Amanda Knox and double jeopardy: Does it matter in Italy?
CHICAGO - Thursday, an Italian court ruled that Amanda Knox and Raffaele Sollecito were guilty of the murder of Meredith Kercher in 2007 in Perugia. It has been a long and winding road to that verdict. Some might even say torturous.
READ: A timeline of the Amanda Knox case
In 2009, Knox and Sollecito were first convicted of the Kercher murder. But in 2011, both Knox and Sollecito were acquitted of the crime by an Italian appellate court judge who said there was no evidence against the two.
Yesterday’s guilty verdict became the second time the American student and her former boyfriend were convicted of murdering Meredith Kercher. Successive, multiple prosecutions of the same person for the same crime is prohibited in the United States because of the Fifth Amendment to the Constitution that prohibits the government from prosecuting a person multiple times for the same offense.

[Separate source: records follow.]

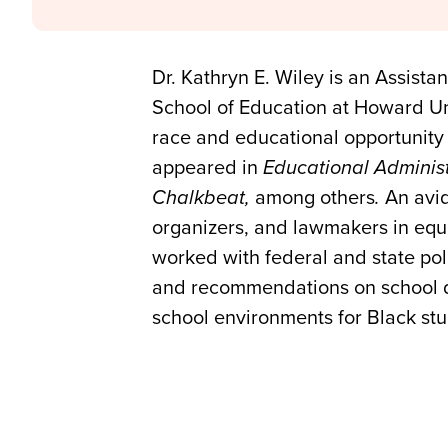
Dr. Kathryn E. Wiley is an Assista
School of Education at Howard Univ
race and educational opportunity
appeared in
Educational Administ
Chalkbeat,
among others
.
An avid
organizers, and lawmakers in equit
worked with federal and state po
and recommendations on school dis
school environments for Black st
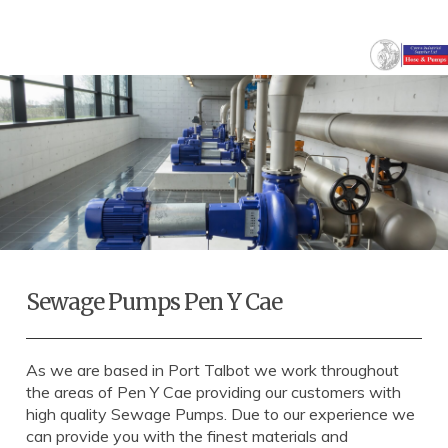
Sewage Pumps Pen Y Cae
As we are based in Port Talbot we work throughout
the areas of Pen Y Cae providing our customers with
high quality Sewage Pumps. Due to our experience we
can provide you with the finest materials and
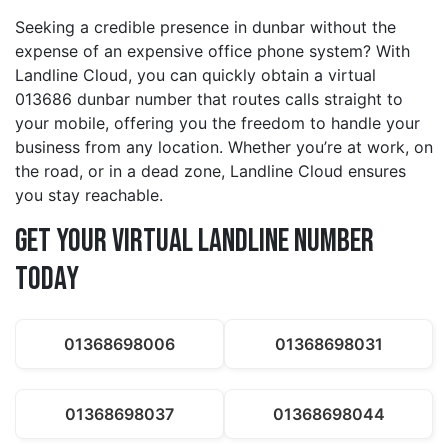
Seeking a credible presence in dunbar without the
expense of an expensive office phone system? With
Landline Cloud, you can quickly obtain a virtual
013686 dunbar number that routes calls straight to
your mobile, offering you the freedom to handle your
business from any location. Whether you’re at work, on
the road, or in a dead zone, Landline Cloud ensures
you stay reachable.
Get Your Virtual Landline Number
Today
01368698006
01368698031
01368698037
01368698044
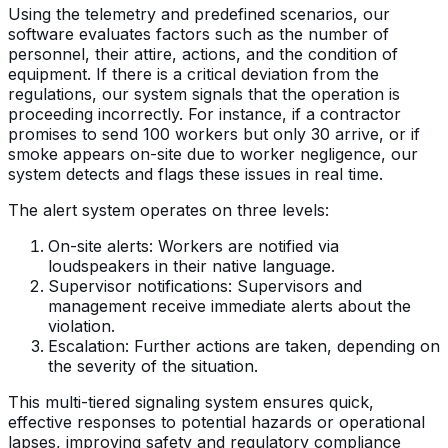
Using the telemetry and predefined scenarios, our
software evaluates factors such as the number of
personnel, their attire, actions, and the condition of
equipment. If there is a critical deviation from the
regulations, our system signals that the operation is
proceeding incorrectly. For instance, if a contractor
promises to send 100 workers but only 30 arrive, or if
smoke appears on-site due to worker negligence, our
system detects and flags these issues in real time.
The alert system operates on three levels:
On-site alerts: Workers are notified via
loudspeakers in their native language.
Supervisor notifications: Supervisors and
management receive immediate alerts about the
violation.
Escalation: Further actions are taken, depending on
the severity of the situation.
This multi-tiered signaling system ensures quick,
effective responses to potential hazards or operational
lapses, improving safety and regulatory compliance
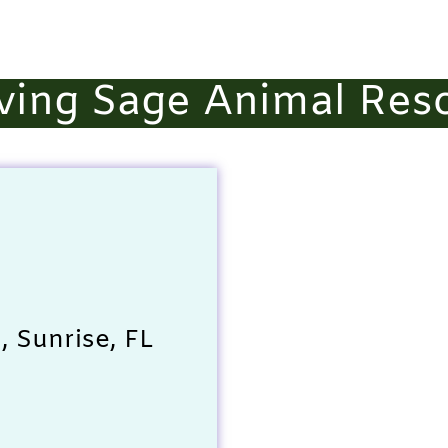
ving Sage Animal Res
 Sunrise, FL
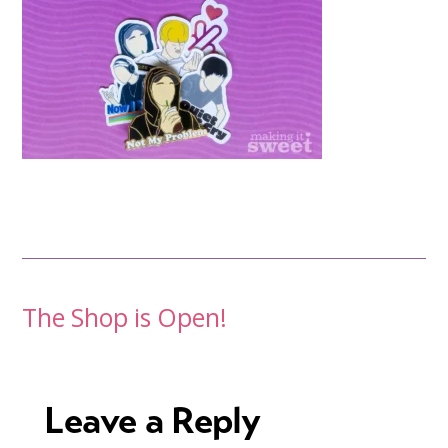
Post
The Shop is Open!
navigation
Leave a Reply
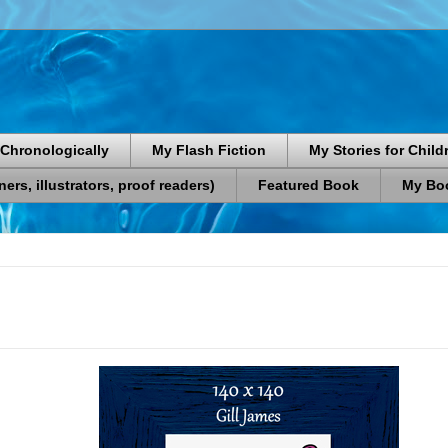
Chronologically
My Flash Fiction
My Stories for Child
rs, illustrators, proof readers)
Featured Book
My Boo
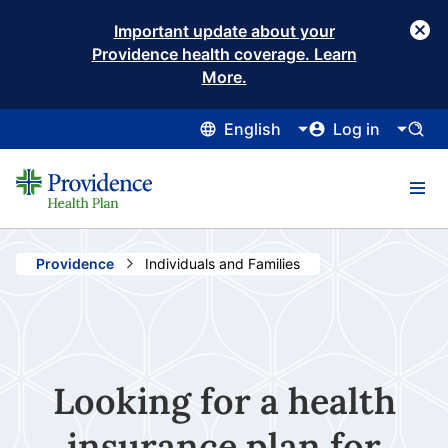
Important update about your
Providence health coverage. Learn
More.
English
Log in
Providence
Current:
Individuals and Families
Looking for a health
insurance plan for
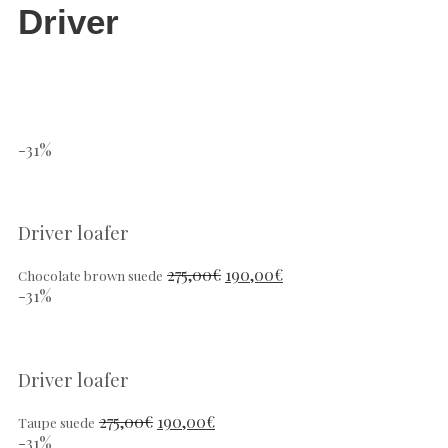
Driver
-31%
Driver loafer
275,00
€
190,00
€
Chocolate brown suede
-31%
Driver loafer
275,00
€
190,00
€
Taupe suede
-31%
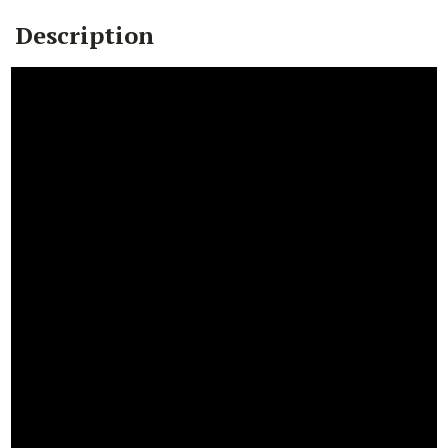
Description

Supreme Court Justice Hugo Black wrote about the reasons for the prohibition against “double-jeopardy” in his dissent in the case of Bartkus v. Illinois in 1959. Justice Black wrote, “fear and abhorrence of government power to try people twice for the same conduct is one of the oldest ideas found in Western civilization. Its roots run deep into Greek and Roman times.”
David Rudstein wrote in William and Mary Bill of Rights Journal, “in the Roman Republic, an acquittal by a magistrate in a criminal prosecution barred further proceedings of any kind against the accused.”
Apparently, two thousand years of additional legal considerations has changed the way things are done in Italy concerning double-jeopardy .
Yesterday, the Italian appellate court sentenced Amanda Knox to 28 years and six months in prison. That is a greater sentence than she was given in 2009. Then, it was 26 years and she served four years of the sentence before being released in 2011. Though not as well known as the double jeopardy prohibition, the Fifth Amendment also prohibits successive punishments where each new sentence is greater than the prior one for the same crime.
La Stampa of Torino
is one of Italy’s most widely read newspapers. This morning an op-ed in La Stampa by
Alessandro Perissinotto, a writer and teacher, pointed to Article 530 of the Italian Code of Criminal
Procedures which concerns insufficient evidence. Perissinotto wrote “there is a boundary where
you have to stop.” Given the
questionable to unreliable to non-existent evidence in the Kercher case, did
Italian justice breach that “boundary”?
Perissinotto seems to think so, writing this morning, “the impression of
a conviction at all costs is strong.”
Amanda Knox heard the news of her conviction while in Seattle. The Fifth Amendment prohibition against double-jeopardy may protect her against any, future Italian effort to extradite her. Legal opinions vary regarding double-jeopardy’s protection in extradition cases, so only time will tell whether Knox will remain free in the United States or have to return to an Italian prison.
Raffaele Sollecito is an Italian citizen, so he is not protected by the Fifth Amendment. After jury deliberations began yesterday in Florence, Sollecito and his Italian girlfriend got in her car, drove to Venice for lunch, and drove across the Italian border to Austria. Late last night, they returned to Italy and stayed overnight at the hotel Camia Venzone in the town of Udine which is just a few miles away from both the Austria and Slovenia borders with Italy. This morning Italian police confiscated Sollecito’s passport in Udine. Now, because of yesterday’s excursion into Austria, Italian authorities may petition a judge to jail Raffaele Sollecito immediately.
Before yesterday’s guilty verdict, Knox’s defense lawyer, Carlo della Vedova, told the media that both his client and Sollecito had been “betrayed” by Italian investigators and compared the law enforcement agents on the Kercher case to Dante’s “traitors” who are frozen in ice in the ninth circle of hell.
But for those of more pedestrian diversions, Alessandro Perissinotto noted that a popular television host once warned that Italians would have to be prohibited from watching the American Perry Mason legal drama because they would get the wrong idea about justice. In his op-ed, Perissinotto went on to say the host's warning “did not imagine” that the Italian idea of justice “could still get worse.”